HALF of businesses that came under ransomware attacks paid an average of $1 million in ransom, a survey by cybersecurity firm Sophos has revealed.
Ransomware is a malware that prevents companies from accessing computer files, systems or networks, and demands a payment for their return.
“When hackers gain access to a network, it takes less than four days to deploy ransomware,” technology firm IBM said. “This speed gives organizations little time to detect and thwart potential attacks.”
Ransomware attacks can lead to costly disruptions to operations and loss of critical data.
In its Cost of a Data Breach report, IBM put the average cost of a ransomware breach in 2023 at $5.68 million, and this does not include ransom payments.
While nearly half of the companies paid the ransom to recover their data, 53 percent were able to negotiate an amount lower than initially demanded, Sophos said in its State of Ransomware 2025 survey of 3,400 information technology and cybersecurity leaders across 17 countries.
The willingness to pay ransom reflects a failure by many businesses to protect encrypted data against cyberattacks.
Many organizations have come to acknowledge the chance of being compromised by ransomware criminals as just a part of doing business, Sophos said.
Among the tempting targets — because they could be more likely to pay a ransom — are government agencies or health care facilities that often need immediate access to their files, and law firms and other offices with sensitive data.
Ransomware developers have become sophisticated that they now run their operations like a corporate enterprise.
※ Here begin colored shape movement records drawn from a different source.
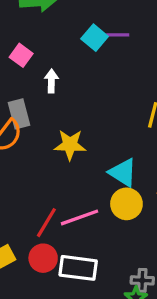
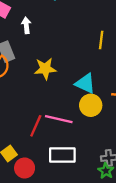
pink line: (80, 217) -> (59, 119), turned 40
red circle: (43, 258) -> (25, 168), moved

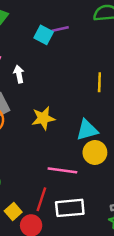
cyan triangle: (85, 83) -> (87, 130), turned -35
red line: (36, 126) -> (41, 199), moved

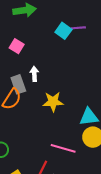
white arrow: (19, 74) -> (34, 74), moved

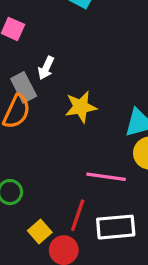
white arrow: (34, 74) -> (46, 68), turned -144

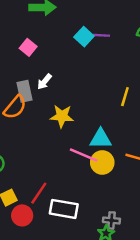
pink line: (106, 177) -> (84, 155), moved

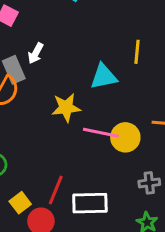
yellow star: (62, 116) -> (66, 108), moved
cyan triangle: (101, 139) -> (104, 77), moved
gray cross: (111, 220) -> (149, 183), moved

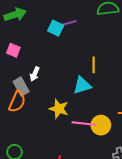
yellow line: (137, 52) -> (94, 65), moved
yellow star: (66, 108) -> (59, 109), turned 30

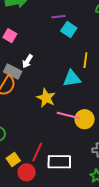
purple line: (69, 23) -> (59, 17), moved
cyan square: (56, 28) -> (69, 29), moved
gray rectangle: (21, 86) -> (13, 72), turned -42

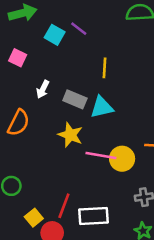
purple line: (59, 17) -> (79, 29), turned 48
cyan square: (69, 29) -> (55, 35), moved
yellow line: (85, 60) -> (105, 68), moved
gray rectangle: (13, 72) -> (75, 99), moved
Some of them have also formed partnerships with other players in the dark web. They share their malware code with cybercriminals through ransomware as a service (RaaS) arrangements, IBM said.
“The cybercriminal, or ‘affiliate,’ uses the code to carry out an attack and splits the ransom payment with the developer. It’s a mutually beneficial relationship. Affiliates can profit from extortion without having to develop their own malware, and developers can increase their profits without launching more cyberattacks,” the company said.
The ransom demanded depends on the victim’s paying capacity. Sophos said corporations with revenues exceeding $1 billion were asked for an average of $5 million, while smaller firms with revenues under $250 million typically received demands below $350,000.
Searchlight Cyber, an international agency that identifies, tracks and prevents cyberthreats, said there were 73 active ransomware groups in 2024 compared to 46 groups last year — a 56-percent increase.
Recent crackdowns on large RaaS gangs helped bring down ransomware attacks, but cybersecurity experts are not ruling out a resurgence.
“What we observe right now is a more fragmented ransomware ecosystem. … When large RaaS groups are disrupted, we typically see a number of smaller copycat groups emerging,” one expert said.
There is some good news. Because of increased awareness of the threat of ransomware, “many companies are arming themselves with resources to limit damage,” Sophos said.
In the Philippines, more companies are going online to keep pace with the digital transformation. Many of them, however, do not have an adequate cybersecurity system, making them easy prey for malware developers.
Fabio Fratucello, field chief technology officer at cybersecurity company Crowdstrike, told Manila Times columnist Noemi Lardizabal-Dado that “today’s adversaries no longer break in — they log in.”
Fratucello was referring to the use of stolen credentials to access corporate data systems. “Once inside, they operate as legitimate users, bypassing conventional security controls and moving laterally across endpoints, identities and cloud environments,” he said.
Cybercriminals are also turning to artificial intelligence (AI) to hone their expertise. Fratucello said there was a 442-percent increase in vishing (voice phishing) attacks between the first and second half of 2024. “And it’s not just humans behind the messages anymore. Generative AI is being used to craft phishing emails that are more convincing harder to spot…”
Fratucello stressed the need for a “continuous, real-world-aligned cybersecurity education” and harnessing AI to detect and stop attacks.
“Philippine businesses need to shift their mindset,” he said. “Cybersecurity is not a technical issue anymore. It is a business imperative.”
Until that mindset is achieved, organizations run the risk of critical information being held hostage.